*WORK REQUIRED*
Within the lines below, the span from the line with "Features & Functionality" to the line with "I am a young", both ends included, is to be reproduced exactly, with pictures omitted.

*MATERIAL SHOWN*

- Opening Delimiter -

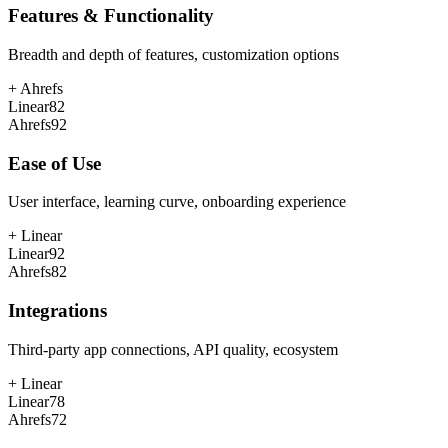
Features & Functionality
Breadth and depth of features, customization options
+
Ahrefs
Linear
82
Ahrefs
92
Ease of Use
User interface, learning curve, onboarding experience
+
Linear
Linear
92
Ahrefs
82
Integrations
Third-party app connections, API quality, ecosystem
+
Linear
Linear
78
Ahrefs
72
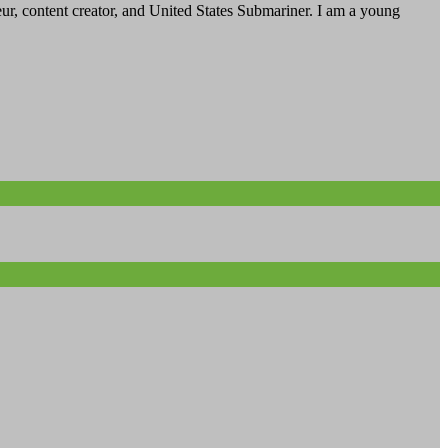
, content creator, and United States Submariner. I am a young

- Closing Delimiter -
- Opening Delimiter -

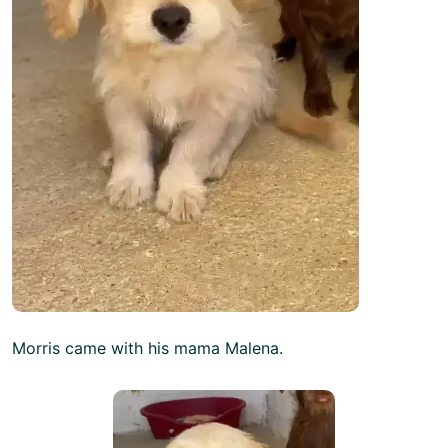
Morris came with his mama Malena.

- Closing Delimiter -
- Opening Delimiter -

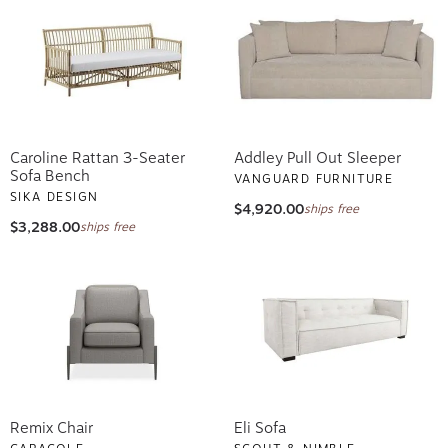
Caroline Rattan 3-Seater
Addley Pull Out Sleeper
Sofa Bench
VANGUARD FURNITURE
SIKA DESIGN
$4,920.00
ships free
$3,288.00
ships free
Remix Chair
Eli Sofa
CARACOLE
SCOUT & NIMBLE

- Closing Delimiter -

*RESPONSE TO THE EXERCISE*
Features & Functionality
Breadth and depth of features, customization options
+
Ahrefs
Linear
82
Ahrefs
92
Ease of Use
User interface, learning curve, onboarding experience
+
Linear
Linear
92
Ahrefs
82
Integrations
Third-party app connections, API quality, ecosystem
+
Linear
Linear
78
Ahrefs
72
, content creator, and United States Submariner. I am a young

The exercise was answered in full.